### Task description
Restate word for word the lines in the listing below, starting at the line containing "TXT a PDF (73, 1920)" and ending at the line containing "PDF Converter (81, 2306)", both included; leave out the rest.

### Data to examine
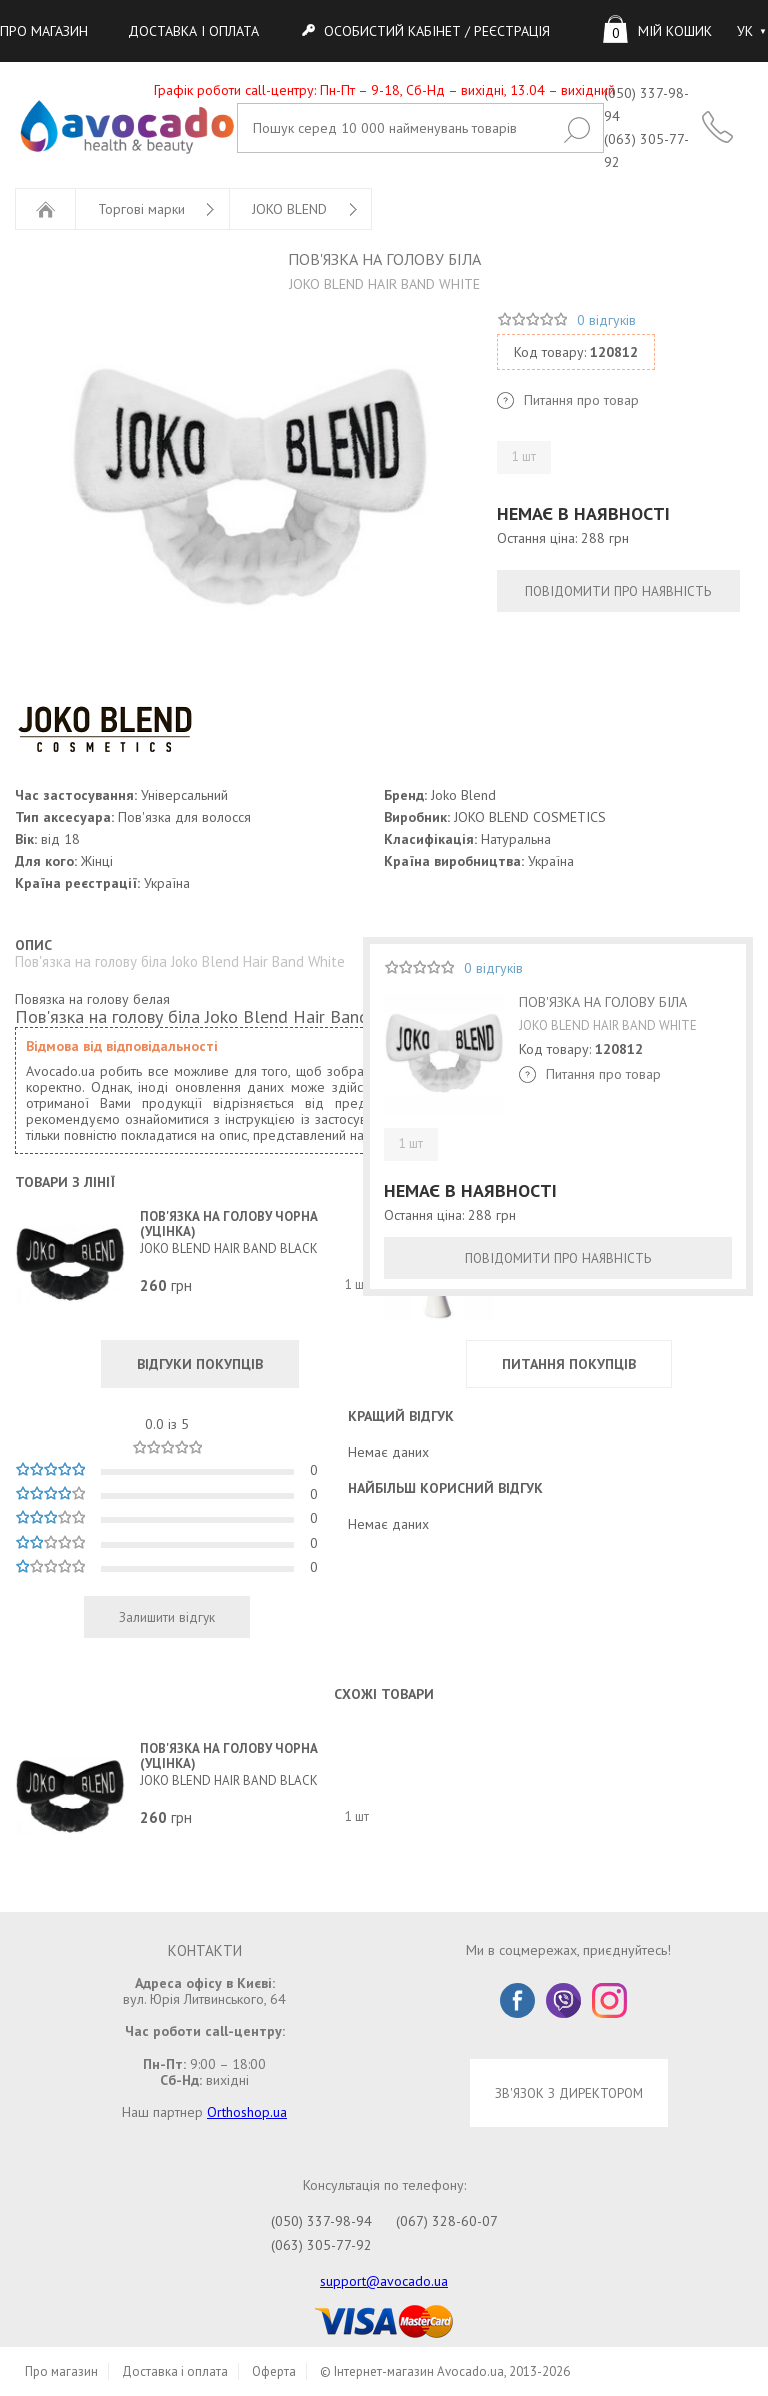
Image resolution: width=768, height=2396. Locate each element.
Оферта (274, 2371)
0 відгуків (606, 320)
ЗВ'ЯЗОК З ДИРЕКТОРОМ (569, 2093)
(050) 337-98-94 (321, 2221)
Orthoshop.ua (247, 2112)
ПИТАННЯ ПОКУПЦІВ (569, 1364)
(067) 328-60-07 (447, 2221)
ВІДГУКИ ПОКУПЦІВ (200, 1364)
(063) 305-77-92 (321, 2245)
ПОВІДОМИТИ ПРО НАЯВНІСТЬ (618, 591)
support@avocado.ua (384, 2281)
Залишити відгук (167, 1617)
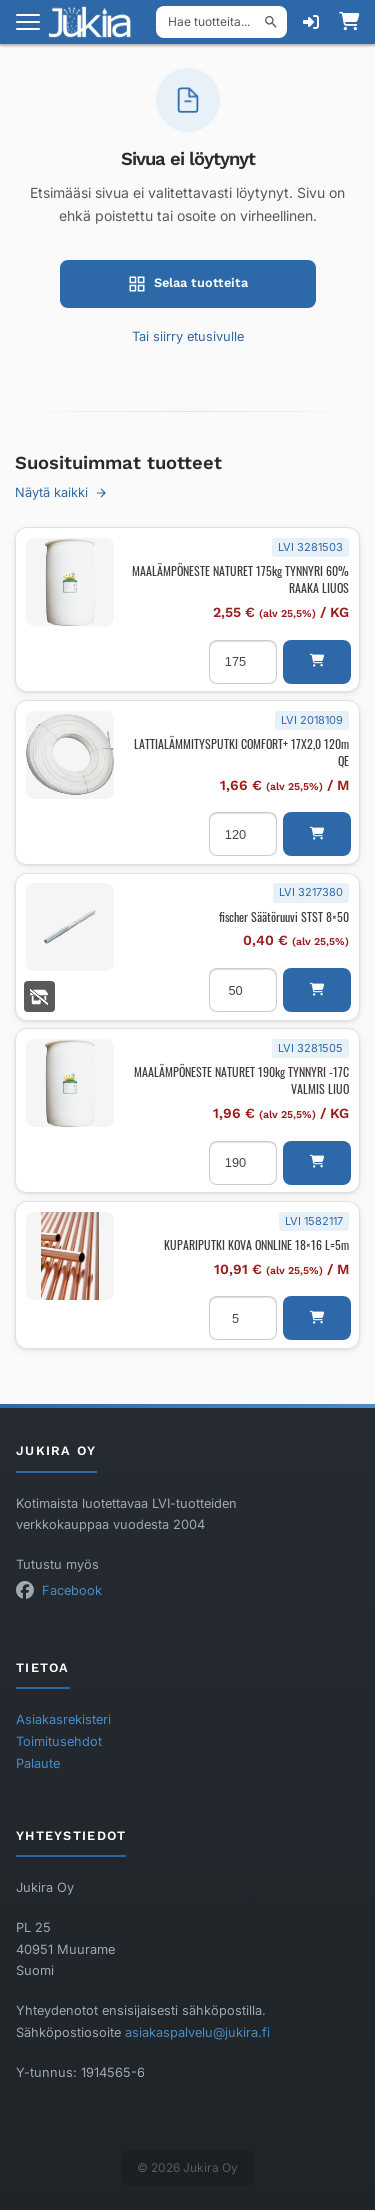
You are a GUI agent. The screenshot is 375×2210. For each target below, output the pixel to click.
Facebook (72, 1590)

...

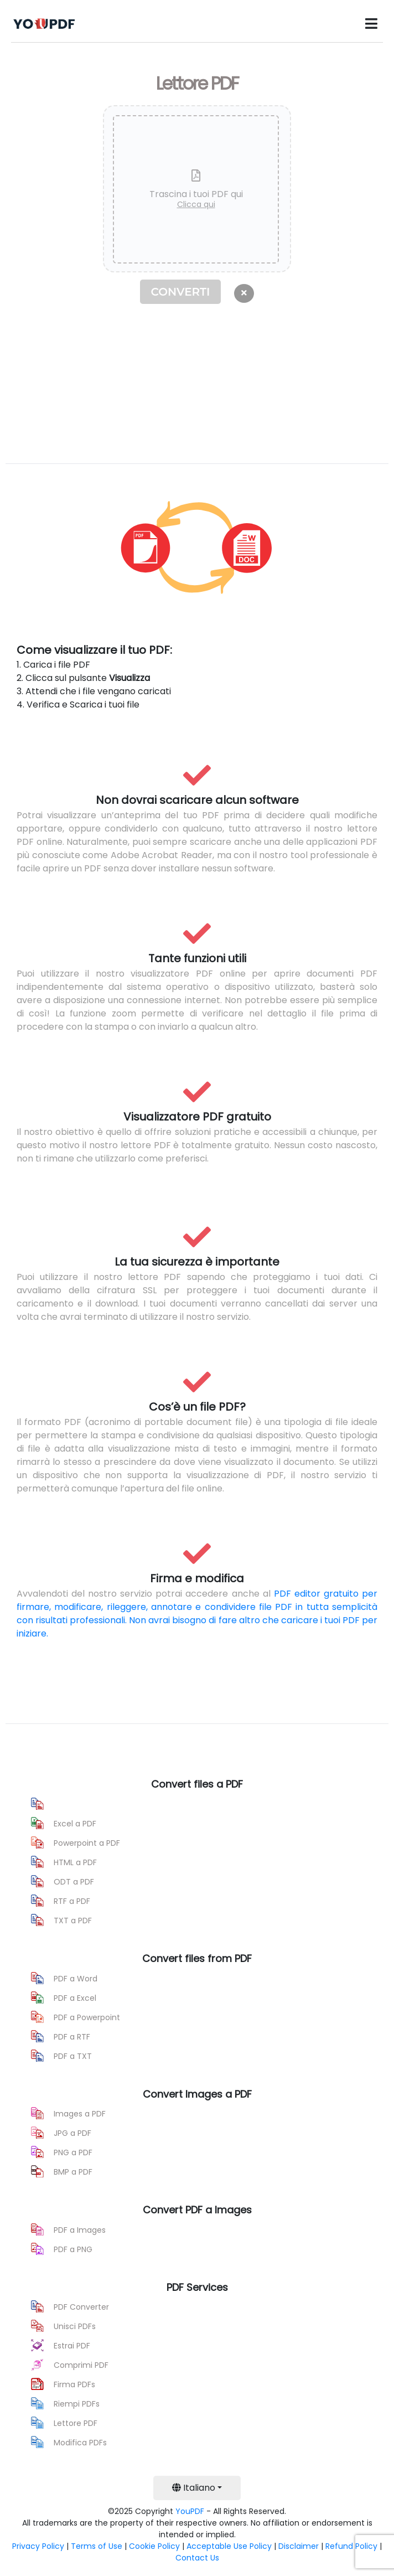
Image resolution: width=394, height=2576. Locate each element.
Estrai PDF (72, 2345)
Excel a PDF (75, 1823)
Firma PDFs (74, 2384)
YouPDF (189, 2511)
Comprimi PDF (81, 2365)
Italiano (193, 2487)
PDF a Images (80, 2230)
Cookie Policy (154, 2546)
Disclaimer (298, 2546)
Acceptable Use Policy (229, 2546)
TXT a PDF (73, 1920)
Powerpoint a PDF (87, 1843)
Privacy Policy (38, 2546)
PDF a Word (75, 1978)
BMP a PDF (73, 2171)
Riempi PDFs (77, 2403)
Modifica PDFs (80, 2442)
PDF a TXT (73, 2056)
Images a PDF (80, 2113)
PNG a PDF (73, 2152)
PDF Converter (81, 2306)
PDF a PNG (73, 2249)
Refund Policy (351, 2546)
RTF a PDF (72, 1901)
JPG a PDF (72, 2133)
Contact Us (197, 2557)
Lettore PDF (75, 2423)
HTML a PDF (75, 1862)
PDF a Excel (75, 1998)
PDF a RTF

### Exercise response
TXT a PDF (73, 1920)
Powerpoint a PDF (87, 1843)
Privacy Policy (38, 2546)
PDF a Word (75, 1978)
BMP a PDF (73, 2171)
Riempi PDFs (77, 2403)
Modifica PDFs (80, 2442)
PDF a TXT (73, 2056)
Images a PDF (80, 2113)
PNG a PDF (73, 2152)
PDF Converter (81, 2306)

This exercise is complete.